• Given records:

○ ○ ○ ○

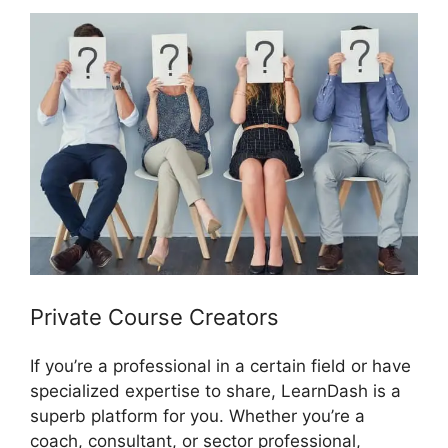
Private Course Creators
If you’re a professional in a certain field or have
specialized expertise to share, LearnDash is a
superb platform for you. Whether you’re a
coach, consultant, or sector professional,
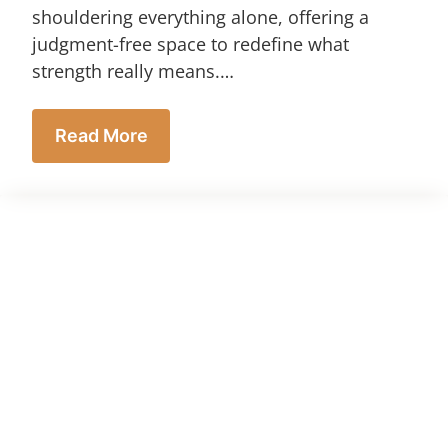
shouldering everything alone, offering a
judgment-free space to redefine what
strength really means.…
Read More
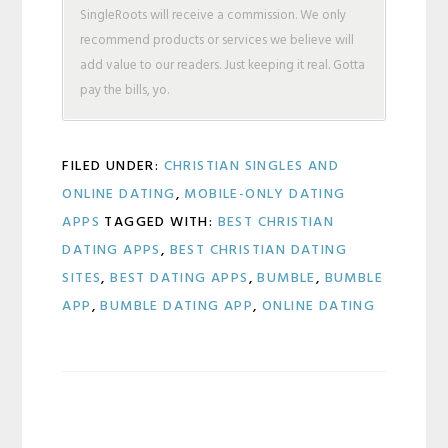
SingleRoots will receive a commission. We only
recommend products or services we believe will
add value to our readers. Just keeping it real. Gotta
pay the bills, yo.
FILED UNDER:
CHRISTIAN SINGLES AND
ONLINE DATING
,
MOBILE-ONLY DATING
APPS
TAGGED WITH:
BEST CHRISTIAN
DATING APPS
,
BEST CHRISTIAN DATING
SITES
,
BEST DATING APPS
,
BUMBLE
,
BUMBLE
APP
,
BUMBLE DATING APP
,
ONLINE DATING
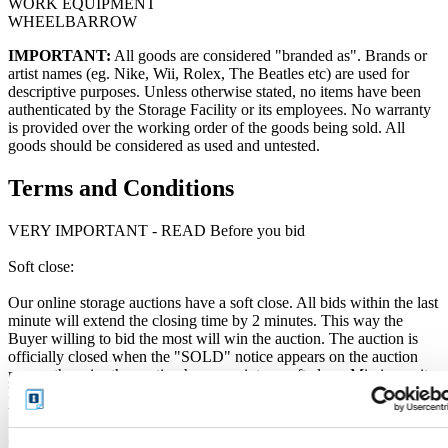
WORK EQUIPMENT
WHEELBARROW
IMPORTANT:
All goods are considered "branded as". Brands or
artist names (eg. Nike, Wii, Rolex, The Beatles etc) are used for
descriptive purposes. Unless otherwise stated, no items have been
authenticated by the Storage Facility or its employees. No warranty
is provided over the working order of the goods being sold. All
goods should be considered as used and untested.
Terms and Conditions
VERY IMPORTANT - READ Before you bid
Soft close:
Our online storage auctions have a soft close. All bids within the last
minute will extend the closing time by 2 minutes. This way the
Buyer willing to bid the most will win the auction. The auction is
officially closed when the "SOLD" notice appears on the auction
page, otherwise the auction has gone into a soft close. Missing units
have been removed by the Seller when the storage customer pays
their outstanding debt prior to the close.
Price Paid:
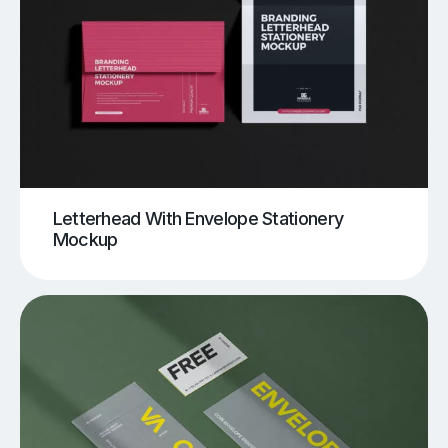
Letterhead With Envelope Stationery
Mockup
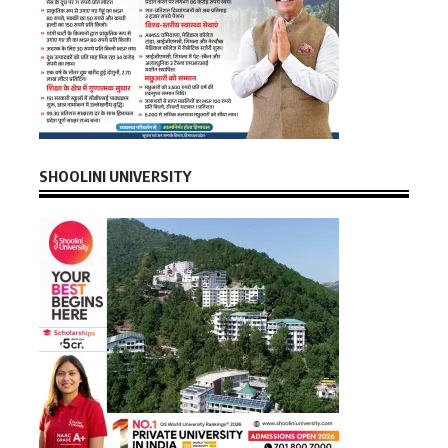
SHOOLINI UNIVERSITY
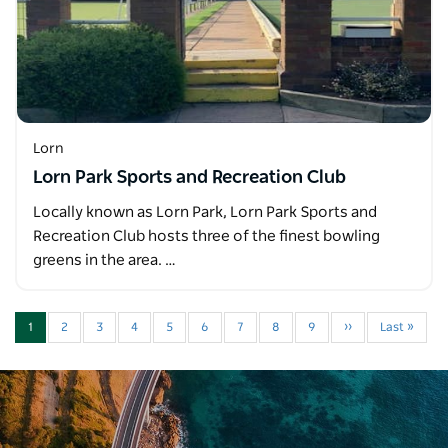
Lorn
Lorn Park Sports and Recreation Club
Locally known as Lorn Park, Lorn Park Sports and
Recreation Club hosts three of the finest bowling
greens in the area. …
1
2
3
4
5
6
7
8
9
››
Last »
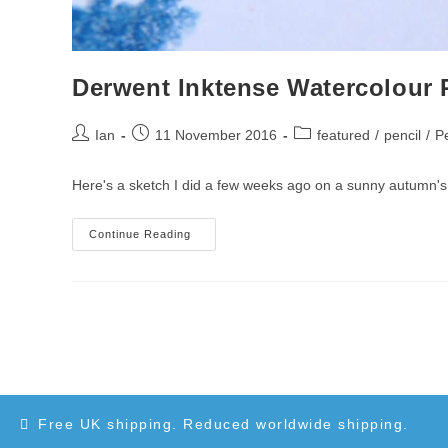
Derwent Inktense Watercolour 
Post
Post
Post
Ian
11 November 2016
featured
/
pencil
/
Pe
author:
published:
category:
Here's a sketch I did a few weeks ago on a sunny autumn's d
Derwent
Continue Reading
Inktense
Watercolour
Pencils
Free UK shipping. Reduced worldwide shipping.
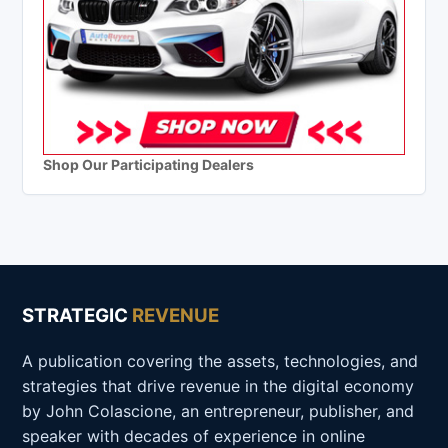
Shop Our Participating Dealers
STRATEGIC
REVENUE
A publication covering the assets, technologies, and
strategies that drive revenue in the digital economy
by John Colascione, an entrepreneur, publisher, and
speaker with decades of experience in online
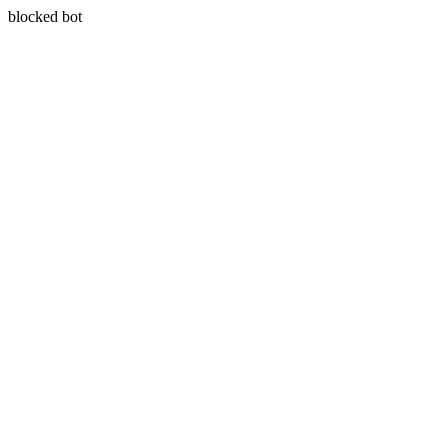
blocked bot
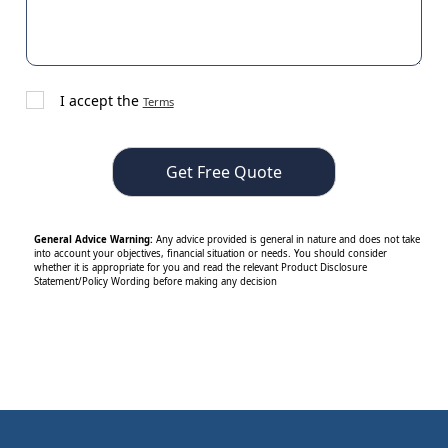
I accept the
Terms
General Advice Warning:
Any advice provided is general in nature and does not take
into account your objectives, financial situation or needs. You should consider
whether it is appropriate for you and read the relevant Product Disclosure
Statement/Policy Wording before making any decision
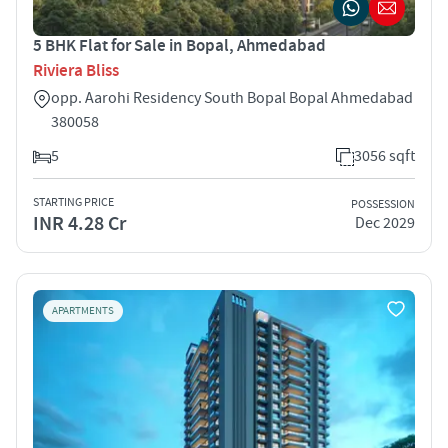
5 BHK Flat for Sale in Bopal, Ahmedabad
Riviera Bliss
opp. Aarohi Residency South Bopal Bopal Ahmedabad
380058
5
3056 sqft
STARTING PRICE
POSSESSION
INR 4.28 Cr
Dec 2029
APARTMENTS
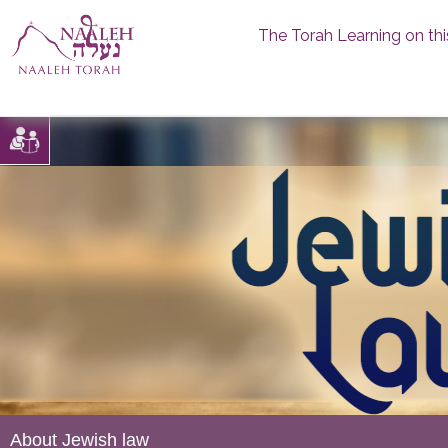
The Torah Learning on thi
Skip
to
content
About Jewish law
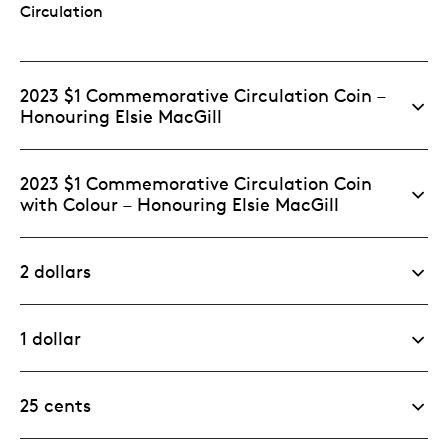
Circulation
2023 $1 Commemorative Circulation Coin –
Honouring Elsie MacGill
2023 $1 Commemorative Circulation Coin
with Colour – Honouring Elsie MacGill
2 dollars
1 dollar
25 cents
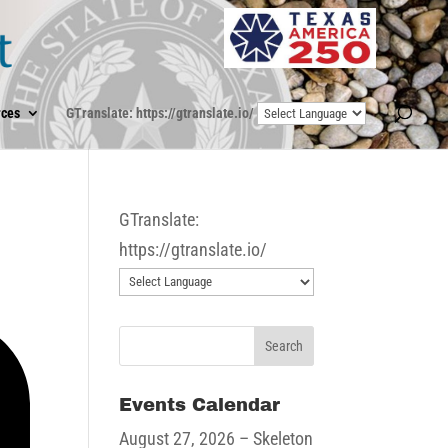
ces
GTranslate: https://gtranslate.io/
GTranslate:
https://gtranslate.io/
Events Calendar
August 27, 2026
– Skeleton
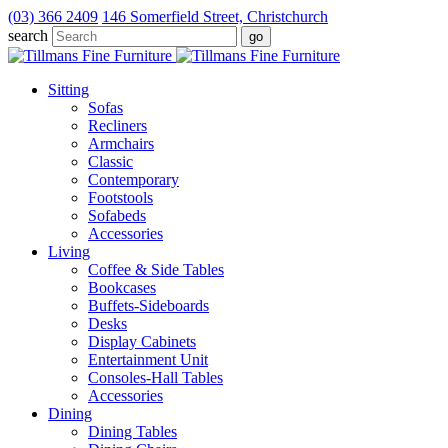
(03) 366 2409
146 Somerfield Street, Christchurch
search
Sitting
Sofas
Recliners
Armchairs
Classic
Contemporary
Footstools
Sofabeds
Accessories
Living
Coffee & Side Tables
Bookcases
Buffets-Sideboards
Desks
Display Cabinets
Entertainment Unit
Consoles-Hall Tables
Accessories
Dining
Dining Tables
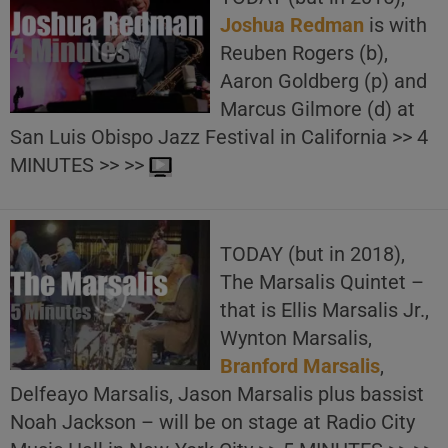
Joshua Redman
is with
Reuben Rogers (b),
Aaron Goldberg (p) and
Marcus Gilmore (d) at
San Luis Obispo Jazz Festival in California >> 4
MINUTES >> >>
TODAY (but in 2018),
The Marsalis Quintet –
that is Ellis Marsalis Jr.,
Wynton Marsalis,
Branford Marsalis
,
Delfeayo Marsalis, Jason Marsalis plus bassist
Noah Jackson – will be on stage at Radio City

○ ○ ○ ○

• Your task:
Search the records for lines holding the word "Park", then copy each line you find.

• Problem solution:
Lorn Park Sports and Recreation Club
Locally known as Lorn Park, Lorn Park Sports and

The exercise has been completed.